◆ What needs to be done: Each line of the records has to be copied exactly, though the pictures must be left out.

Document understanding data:
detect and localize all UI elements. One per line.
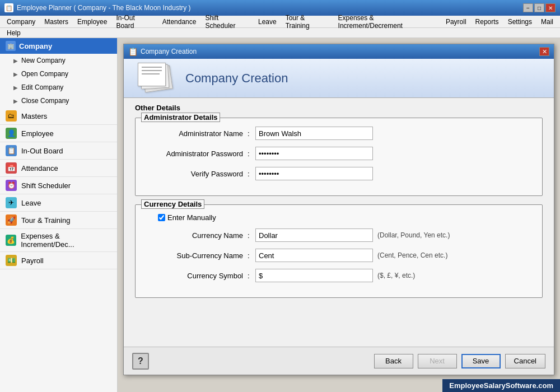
sidebar-item-payroll[interactable]: 💵 Payroll <box>0 252 117 269</box>
currency-symbol-input[interactable] <box>255 269 373 282</box>
other-details-label: Other Details <box>135 104 543 112</box>
dialog-header-title: Company Creation <box>185 71 288 86</box>
sidebar-item-shift[interactable]: ⏰ Shift Scheduler <box>0 177 117 194</box>
help-button[interactable]: ? <box>132 353 149 370</box>
payroll-label: Payroll <box>21 256 44 265</box>
admin-details-section: Administrator Details Administrator Name… <box>135 118 543 196</box>
window-controls: − □ ✕ <box>523 3 556 12</box>
admin-name-input[interactable] <box>255 127 373 140</box>
inout-label: In-Out Board <box>21 147 63 155</box>
menu-shift[interactable]: Shift Scheduler <box>200 13 254 31</box>
open-company-label: Open Company <box>21 70 68 78</box>
enter-manually-checkbox[interactable] <box>158 214 165 221</box>
expenses-icon: 💰 <box>6 235 16 246</box>
tour-label: Tour & Training <box>21 216 70 225</box>
maximize-button[interactable]: □ <box>534 3 544 12</box>
watermark: EmployeeSalarySoftware.com <box>442 379 560 392</box>
watermark-text: EmployeeSalarySoftware.com <box>449 381 553 390</box>
dialog-title: Company Creation <box>141 48 539 55</box>
dialog-titlebar: 📋 Company Creation ✕ <box>124 44 554 59</box>
company-icon: 🏢 <box>6 41 16 51</box>
menu-payroll[interactable]: Payroll <box>441 17 471 27</box>
attendance-label: Attendance <box>21 164 58 172</box>
admin-password-input[interactable] <box>255 147 373 160</box>
menu-company[interactable]: Company <box>2 17 40 27</box>
currency-name-label: Currency Name <box>147 231 248 240</box>
enter-manually-row: Enter Manually <box>147 213 531 222</box>
admin-password-row: Administrator Password : <box>147 147 531 160</box>
menu-mail[interactable]: Mail <box>536 17 558 27</box>
subcurrency-name-hint: (Cent, Pence, Cen etc.) <box>377 251 447 259</box>
menu-employee[interactable]: Employee <box>73 17 111 27</box>
save-button[interactable]: Save <box>461 354 501 368</box>
close-button[interactable]: ✕ <box>545 3 556 12</box>
menu-reports[interactable]: Reports <box>471 17 503 27</box>
currency-symbol-colon: : <box>248 272 255 280</box>
verify-password-input[interactable] <box>255 167 373 180</box>
menu-settings[interactable]: Settings <box>503 17 536 27</box>
edit-company-label: Edit Company <box>21 83 63 91</box>
tour-icon: 🚀 <box>6 214 17 226</box>
content-area: 📋 Company Creation ✕ Company Creation <box>118 38 560 392</box>
enter-manually-label[interactable]: Enter Manually <box>158 213 216 222</box>
currency-name-input[interactable] <box>255 228 373 242</box>
back-button[interactable]: Back <box>374 354 413 368</box>
menu-inout[interactable]: In-Out Board <box>111 13 157 31</box>
sidebar-item-leave[interactable]: ✈ Leave <box>0 194 117 212</box>
sidebar-item-masters[interactable]: 🗂 Masters <box>0 108 117 125</box>
leave-label: Leave <box>21 199 41 207</box>
masters-icon: 🗂 <box>6 110 17 122</box>
sidebar-item-expenses[interactable]: 💰 Expenses & Increment/Dec... <box>0 229 117 252</box>
employee-label: Employee <box>21 129 54 138</box>
sidebar-item-open-company[interactable]: ▶ Open Company <box>0 67 117 81</box>
admin-section-legend: Administrator Details <box>141 113 220 122</box>
admin-password-colon: : <box>248 150 255 158</box>
verify-password-label: Verify Password <box>147 170 248 178</box>
enter-manually-text: Enter Manually <box>167 213 216 222</box>
masters-label: Masters <box>21 112 47 120</box>
sidebar-item-edit-company[interactable]: ▶ Edit Company <box>0 81 117 94</box>
employee-icon: 👤 <box>6 128 17 139</box>
verify-password-colon: : <box>248 170 255 178</box>
arrow-icon: ▶ <box>13 98 18 104</box>
header-image <box>135 63 174 94</box>
minimize-button[interactable]: − <box>523 3 533 12</box>
attendance-icon: 📅 <box>6 162 17 174</box>
dialog-icon: 📋 <box>128 47 137 56</box>
menu-leave[interactable]: Leave <box>254 17 281 27</box>
currency-name-row: Currency Name : (Dollar, Pound, Yen etc.… <box>147 228 531 242</box>
sidebar-item-tour[interactable]: 🚀 Tour & Training <box>0 212 117 229</box>
sidebar: 🏢 Company ▶ New Company ▶ Open Company ▶… <box>0 38 118 392</box>
verify-password-row: Verify Password : <box>147 167 531 180</box>
inout-icon: 📋 <box>6 145 17 156</box>
menu-help[interactable]: Help <box>2 29 25 38</box>
subcurrency-name-input[interactable] <box>255 249 373 262</box>
sidebar-item-employee[interactable]: 👤 Employee <box>0 125 117 142</box>
new-company-label: New Company <box>21 57 66 64</box>
menu-attendance[interactable]: Attendance <box>158 17 201 27</box>
admin-password-label: Administrator Password <box>147 150 248 158</box>
currency-symbol-row: Currency Symbol : ($, £, ¥, etc.) <box>147 269 531 282</box>
sidebar-item-new-company[interactable]: ▶ New Company <box>0 54 117 67</box>
close-company-label: Close Company <box>21 97 69 105</box>
menu-expenses[interactable]: Expenses & Increment/Decrement <box>334 13 441 31</box>
menu-masters[interactable]: Masters <box>40 17 73 27</box>
company-creation-dialog: 📋 Company Creation ✕ Company Creation <box>123 44 554 375</box>
expenses-label: Expenses & Increment/Dec... <box>21 232 111 249</box>
sidebar-item-inout[interactable]: 📋 In-Out Board <box>0 142 117 160</box>
payroll-icon: 💵 <box>6 255 17 266</box>
arrow-icon: ▶ <box>13 58 18 64</box>
sidebar-item-close-company[interactable]: ▶ Close Company <box>0 94 117 108</box>
cancel-button[interactable]: Cancel <box>505 354 545 368</box>
sidebar-item-attendance[interactable]: 📅 Attendance <box>0 160 117 177</box>
menu-tour[interactable]: Tour & Training <box>281 13 334 31</box>
subcurrency-name-label: Sub-Currency Name <box>147 251 248 260</box>
sidebar-company-header[interactable]: 🏢 Company <box>0 38 117 54</box>
currency-symbol-hint: ($, £, ¥, etc.) <box>377 272 415 279</box>
company-label: Company <box>19 42 52 50</box>
arrow-icon: ▶ <box>13 85 18 91</box>
next-button[interactable]: Next <box>418 354 457 368</box>
admin-name-row: Administrator Name : <box>147 127 531 140</box>
dialog-close-button[interactable]: ✕ <box>539 47 549 56</box>
leave-icon: ✈ <box>6 197 17 208</box>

◆ Reply:
detect and localize all UI elements. One per line.
sidebar-item-payroll[interactable]: 💵 Payroll <box>0 252 117 269</box>
currency-symbol-input[interactable] <box>255 269 373 282</box>
other-details-label: Other Details <box>135 104 543 112</box>
dialog-header-title: Company Creation <box>185 71 288 86</box>
sidebar-item-shift[interactable]: ⏰ Shift Scheduler <box>0 177 117 194</box>
help-button[interactable]: ? <box>132 353 149 370</box>
payroll-label: Payroll <box>21 256 44 265</box>
admin-details-section: Administrator Details Administrator Name… <box>135 118 543 196</box>
window-controls: − □ ✕ <box>523 3 556 12</box>
admin-name-input[interactable] <box>255 127 373 140</box>
inout-label: In-Out Board <box>21 147 63 155</box>
menu-shift[interactable]: Shift Scheduler <box>200 13 254 31</box>
open-company-label: Open Company <box>21 70 68 78</box>
enter-manually-checkbox[interactable] <box>158 214 165 221</box>
expenses-icon: 💰 <box>6 235 16 246</box>
tour-label: Tour & Training <box>21 216 70 225</box>
maximize-button[interactable]: □ <box>534 3 544 12</box>
watermark: EmployeeSalarySoftware.com <box>442 379 560 392</box>
watermark-text: EmployeeSalarySoftware.com <box>449 381 553 390</box>
dialog-title: Company Creation <box>141 48 539 55</box>
dialog-titlebar: 📋 Company Creation ✕ <box>124 44 554 59</box>
company-icon: 🏢 <box>6 41 16 51</box>
menu-payroll[interactable]: Payroll <box>441 17 471 27</box>
attendance-label: Attendance <box>21 164 58 172</box>
admin-password-input[interactable] <box>255 147 373 160</box>
menu-company[interactable]: Company <box>2 17 40 27</box>
currency-name-label: Currency Name <box>147 231 248 240</box>
enter-manually-row: Enter Manually <box>147 213 531 222</box>
admin-password-row: Administrator Password : <box>147 147 531 160</box>
menu-mail[interactable]: Mail <box>536 17 558 27</box>
subcurrency-name-hint: (Cent, Pence, Cen etc.) <box>377 251 447 259</box>
menu-employee[interactable]: Employee <box>73 17 111 27</box>
save-button[interactable]: Save <box>461 354 501 368</box>
close-button[interactable]: ✕ <box>545 3 556 12</box>
menu-reports[interactable]: Reports <box>471 17 503 27</box>
currency-symbol-colon: : <box>248 272 255 280</box>
verify-password-input[interactable] <box>255 167 373 180</box>
menu-settings[interactable]: Settings <box>503 17 536 27</box>
edit-company-label: Edit Company <box>21 83 63 91</box>
tour-icon: 🚀 <box>6 214 17 226</box>
content-area: 📋 Company Creation ✕ Company Creation <box>118 38 560 392</box>
enter-manually-label[interactable]: Enter Manually <box>158 213 216 222</box>
currency-name-input[interactable] <box>255 228 373 242</box>
back-button[interactable]: Back <box>374 354 413 368</box>
menu-inout[interactable]: In-Out Board <box>111 13 157 31</box>
sidebar-item-leave[interactable]: ✈ Leave <box>0 194 117 212</box>
sidebar-item-masters[interactable]: 🗂 Masters <box>0 108 117 125</box>
leave-label: Leave <box>21 199 41 207</box>
masters-icon: 🗂 <box>6 110 17 122</box>
sidebar-item-expenses[interactable]: 💰 Expenses & Increment/Dec... <box>0 229 117 252</box>
employee-label: Employee <box>21 129 54 138</box>
sidebar-item-open-company[interactable]: ▶ Open Company <box>0 67 117 81</box>
admin-section-legend: Administrator Details <box>141 113 220 122</box>
admin-password-colon: : <box>248 150 255 158</box>
verify-password-label: Verify Password <box>147 170 248 178</box>
enter-manually-text: Enter Manually <box>167 213 216 222</box>
masters-label: Masters <box>21 112 47 120</box>
sidebar-item-edit-company[interactable]: ▶ Edit Company <box>0 81 117 94</box>
employee-icon: 👤 <box>6 128 17 139</box>
verify-password-colon: : <box>248 170 255 178</box>
arrow-icon: ▶ <box>13 98 18 104</box>
header-image <box>135 63 174 94</box>
minimize-button[interactable]: − <box>523 3 533 12</box>
attendance-icon: 📅 <box>6 162 17 174</box>
dialog-icon: 📋 <box>128 47 137 56</box>
menu-leave[interactable]: Leave <box>254 17 281 27</box>
currency-name-row: Currency Name : (Dollar, Pound, Yen etc.… <box>147 228 531 242</box>
sidebar-item-tour[interactable]: 🚀 Tour & Training <box>0 212 117 229</box>
sidebar: 🏢 Company ▶ New Company ▶ Open Company ▶… <box>0 38 118 392</box>
verify-password-row: Verify Password : <box>147 167 531 180</box>
inout-icon: 📋 <box>6 145 17 156</box>
menu-help[interactable]: Help <box>2 29 25 38</box>
subcurrency-name-input[interactable] <box>255 249 373 262</box>
sidebar-item-employee[interactable]: 👤 Employee <box>0 125 117 142</box>
new-company-label: New Company <box>21 57 66 64</box>
menu-attendance[interactable]: Attendance <box>158 17 201 27</box>
admin-password-label: Administrator Password <box>147 150 248 158</box>
currency-symbol-row: Currency Symbol : ($, £, ¥, etc.) <box>147 269 531 282</box>
sidebar-item-new-company[interactable]: ▶ New Company <box>0 54 117 67</box>
close-company-label: Close Company <box>21 97 69 105</box>
menu-expenses[interactable]: Expenses & Increment/Decrement <box>334 13 441 31</box>
menu-masters[interactable]: Masters <box>40 17 73 27</box>
company-creation-dialog: 📋 Company Creation ✕ Company Creation <box>123 44 554 375</box>
expenses-label: Expenses & Increment/Dec... <box>21 232 111 249</box>
sidebar-item-inout[interactable]: 📋 In-Out Board <box>0 142 117 160</box>
payroll-icon: 💵 <box>6 255 17 266</box>
arrow-icon: ▶ <box>13 58 18 64</box>
sidebar-item-close-company[interactable]: ▶ Close Company <box>0 94 117 108</box>
cancel-button[interactable]: Cancel <box>505 354 545 368</box>
sidebar-item-attendance[interactable]: 📅 Attendance <box>0 160 117 177</box>
menu-tour[interactable]: Tour & Training <box>281 13 334 31</box>
subcurrency-name-label: Sub-Currency Name <box>147 251 248 260</box>
sidebar-company-header[interactable]: 🏢 Company <box>0 38 117 54</box>
currency-symbol-hint: ($, £, ¥, etc.) <box>377 272 415 279</box>
company-label: Company <box>19 42 52 50</box>
arrow-icon: ▶ <box>13 85 18 91</box>
next-button[interactable]: Next <box>418 354 457 368</box>
admin-name-row: Administrator Name : <box>147 127 531 140</box>
dialog-close-button[interactable]: ✕ <box>539 47 549 56</box>
leave-icon: ✈ <box>6 197 17 208</box>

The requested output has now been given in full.